Andy Mielczarek, CEO of digital bank Chetwood Financial, said: “Any call to race ahead of the Fed and cut the base rate early would have been short-sighted. Holding at 5.25% was the right decision by the Bank of England, as there remains enough uncertainty and stickiness around inflation to merit caution for a while longer.

“The reality is that despite recent decreases in inflation, we have yet to hit the Bank’s 2% target. We are seeing signs that the economic landscape is warming, so we must ensure that we have the stability and resilience necessary for future growth.

“A high-interest environment means difficulties for those with variable mortgage payments contributing to an already-high cost of living, but these are necessary evils for the UK’s economic recovery. As long as the base rate stays high, savers need to shop around to maximise the returns they are getting from the savings market and get their financial goals back on track.”

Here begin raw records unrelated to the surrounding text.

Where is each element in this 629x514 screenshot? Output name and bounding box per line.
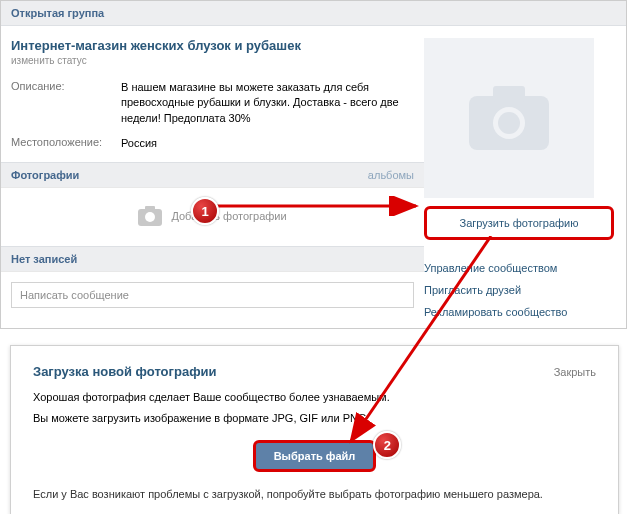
upload-photo-button[interactable]: Загрузить фотографию — [424, 206, 614, 240]
invite-friends-link[interactable]: Пригласить друзей — [424, 284, 614, 296]
annotation-badge-1: 1 — [191, 197, 219, 225]
add-photo-label: Добавить фотографии — [171, 209, 286, 221]
svg-point-2 — [145, 212, 155, 222]
photos-section-header: Фотографии альбомы — [1, 162, 424, 188]
svg-rect-1 — [145, 206, 155, 211]
group-type-header: Открытая группа — [1, 1, 626, 26]
modal-text-2: Вы можете загрузить изображение в формат… — [33, 410, 596, 427]
modal-close-button[interactable]: Закрыть — [554, 366, 596, 378]
change-status-link[interactable]: изменить статус — [11, 55, 414, 66]
description-value: В нашем магазине вы можете заказать для … — [121, 80, 414, 126]
description-label: Описание: — [11, 80, 121, 126]
modal-footer-text: Если у Вас возникают проблемы с загрузко… — [33, 488, 596, 500]
albums-link[interactable]: альбомы — [368, 169, 414, 181]
location-value: Россия — [121, 136, 414, 151]
camera-placeholder-icon — [469, 86, 549, 150]
advertise-community-link[interactable]: Рекламировать сообщество — [424, 306, 614, 318]
camera-icon — [138, 206, 162, 228]
photos-title: Фотографии — [11, 169, 79, 181]
manage-community-link[interactable]: Управление сообществом — [424, 262, 614, 274]
choose-file-label: Выбрать файл — [274, 450, 356, 462]
group-photo-placeholder — [424, 38, 594, 198]
modal-title: Загрузка новой фотографии — [33, 364, 217, 379]
modal-text-1: Хорошая фотография сделает Ваше сообщест… — [33, 389, 596, 406]
group-title: Интернет-магазин женских блузок и рубаше… — [11, 38, 414, 53]
location-label: Местоположение: — [11, 136, 121, 151]
write-message-input[interactable]: Написать сообщение — [11, 282, 414, 308]
svg-point-6 — [498, 112, 520, 134]
svg-rect-4 — [493, 86, 525, 102]
no-posts-header: Нет записей — [1, 246, 424, 272]
upload-photo-modal: Загрузка новой фотографии Закрыть Хороша… — [10, 345, 619, 514]
annotation-badge-2: 2 — [373, 431, 401, 459]
choose-file-button[interactable]: Выбрать файл 2 — [253, 440, 377, 472]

Professor Joe Nellis, MHA’s Economic Advisor and Professor of Global Economy, Cranfield School of Management, said: “The decision to hold rates today should come as no surprise, as the appetite for an interest rate cut from the MPC has shifted in recent weeks. There is no silver bullet to taming inflation and the Bank of England will not want to be seen to be jumping the gun to cut rates.

While Headline inflation has fallen sharply from a peak of 11.1% in October 2022 to 3.2% in March there is still some way to go to bring it down to the official 2% target – and to keep it there.

“The path to low and sustained inflation is being frustrated by several factors, including strong wage growth, oil price hikes, and global tensions, all of which are negatively impacting efforts to squeeze inflationary pressures out of the economy. Nor is the mood music from the Fed in Washington and the ECB in Frankfurt helping.

“With oil prices on the rise again there are fears that inflation could even increase for a few months, delaying an interest rate cut until 1 August at the earliest.

Lily Megson, Policy Director at advisers My Pension Expert, said: “While high interest rates are often touted as good news for savers, the harsh reality is that an unchanged base rate feels like Groundhog Day for Britons.”